Getting a Child with ADHD Ready for School
There is a time in every parent’s life that is dreaded, and that is the school run. For normally, without the use to a tranquiliser gun and a shot that would rival even the most experienced of hunters, kids have a pretty unnerving skill of dodging every single one of your attempts at bundling them in the car and into the school gates! Actually, unless you have the mafia on your side, even bribes don’t tend to work!
Now couple this with ADHD and you’re morning troubles double. Twice the energy, twice the kick offs, and twice the cunning ways they can try to avoid school.
However, you can make things a lot easier for yourself by adopting a more calm and informal approach that doesn’t involve you taking copious amounts of valium! Simply change the routine slightly to make life a bit more stable in the mornings.
Having a single staple breakfast, for example corn flakes is a good idea, also a cup of tea, which will make them feel more grown up. If you have to, you can opt for the big guns and a cup of decaff coffee, kids, regardless of age, like to be seen as more grown up.
After breakfast, chuck them in the shower, explaining that all adults have to be clean and presentable for work, and there’s no reason why kids shouldn’t be for school.
A very good bribe for this one is a spritz of deodorant or aftershave, especially if they’re hitting puberty. As ADHD tends to affect boys more than girls, it should also be noted that by introducing these routines from an early age, you’re less likely to be plagued with bullying because sweaty teenagers aren’t exactly the most pleasant thing on the earth!
After showering, doing teeth and the likes, you should technically have about 30 minutes before getting them to school.
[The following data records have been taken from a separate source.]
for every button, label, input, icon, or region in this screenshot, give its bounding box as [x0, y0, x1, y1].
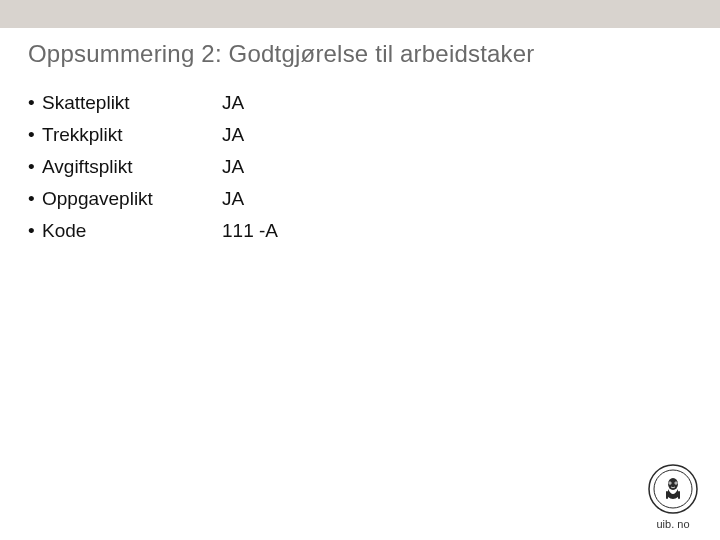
- header-bar: [0, 0, 720, 28]
- svg-rect-7: [666, 491, 668, 499]
- item-label: Avgiftsplikt: [42, 156, 222, 178]
- university-seal-icon: [648, 464, 698, 514]
- item-value: JA: [222, 92, 244, 114]
- list-item: • Oppgaveplikt JA: [28, 188, 692, 210]
- list-item: • Avgiftsplikt JA: [28, 156, 692, 178]
- svg-point-5: [669, 482, 670, 483]
- list-item: • Skatteplikt JA: [28, 92, 692, 114]
- item-label: Kode: [42, 220, 222, 242]
- item-value: JA: [222, 124, 244, 146]
- footer: uib. no: [648, 464, 698, 530]
- bullet-icon: •: [28, 92, 42, 114]
- item-value: JA: [222, 188, 244, 210]
- list-item: • Trekkplikt JA: [28, 124, 692, 146]
- item-label: Skatteplikt: [42, 92, 222, 114]
- svg-point-6: [675, 482, 676, 483]
- footer-text: uib. no: [656, 518, 689, 530]
- bullet-icon: •: [28, 188, 42, 210]
- item-value: JA: [222, 156, 244, 178]
- summary-list: • Skatteplikt JA • Trekkplikt JA • Avgif…: [28, 92, 692, 242]
- item-value: 111 -A: [222, 220, 278, 242]
- item-label: Oppgaveplikt: [42, 188, 222, 210]
- svg-rect-8: [678, 491, 680, 499]
- bullet-icon: •: [28, 156, 42, 178]
- slide-content: Oppsummering 2: Godtgjørelse til arbeids…: [0, 28, 720, 242]
- bullet-icon: •: [28, 124, 42, 146]
- item-label: Trekkplikt: [42, 124, 222, 146]
- bullet-icon: •: [28, 220, 42, 242]
- list-item: • Kode 111 -A: [28, 220, 692, 242]
- slide-title: Oppsummering 2: Godtgjørelse til arbeids…: [28, 40, 692, 68]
Get them to check their homework and their timetable, make sure they have all of their books and required textbooks, run through any English Literature they’ve done (we’ve all misspelled ‘box’ before!), and finally, slam the door behind them, and have yourself a well deserved cuppa!
If your child is on medication but it’s proving to either not work, or you aren’t seeing the effects, speak to your doctor, you know your child better than they do, and it may be a question of the dose not being strong enough, or simply at the wrong time of day. Because something works better in one person at 9am, doesn’t mean it will work in another due to the fact our biological clocks are all different.
One of the biggest things I can recommend is routine, and if medication is involved and it’s making things worse or not improving matters, stop administering it and speak to your local GP. As they say there is more than one way to skin a cat, and because one drug doesn’t work, doesn’t mean they all won’t work.